TMD: What were your main literary influences in writing this book? Or anything that may have inspired the tone? Because you had a really distinct writing style that was really sparse, and kind of almost tense.

WW: I read a lot of Amy Henkle because she was my teacher and … Sigrid Nunez who I worked with at BU (Boston University). I was also reading Amy Bender, Joy Williams, Lydia Davis, Hemingway. The style that speaks to me is generally a little bit sparser. Lean. I don’t like a lot of fat — as you can probably tell from this novel — in my prose, so I really cut away at everything until I get the organization that I want. Which means that sometimes the writing happens, the actual product happens with edits.

TMD: What’s the main thing you want people to take away from your work?

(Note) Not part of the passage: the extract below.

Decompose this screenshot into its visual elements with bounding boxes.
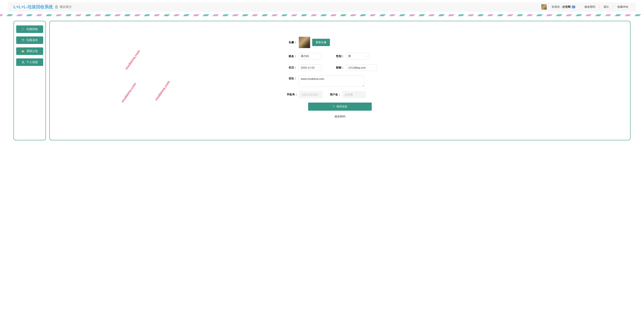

WW: I guess I like when readers learn something about somebody else. I think in this book it’s a lot of science, but in future works maybe about the character, or just something they didn’t know about. An occupation or a trajectory that’s unfamiliar. I tend to like writing about STEM just because it’s a field I’m interested in. And I guess another thing is voice. I really care a lot about finding a voice that fits the story. I don’t really like writing stories that are just telling the plot, so if a reader can appreciate a more language driven, voice driven story that is still readable but isn’t necessarily like Dan Brown where they’re going on crazy adventures. That would be great for me, and for the reader to appreciate a different kind of storytelling.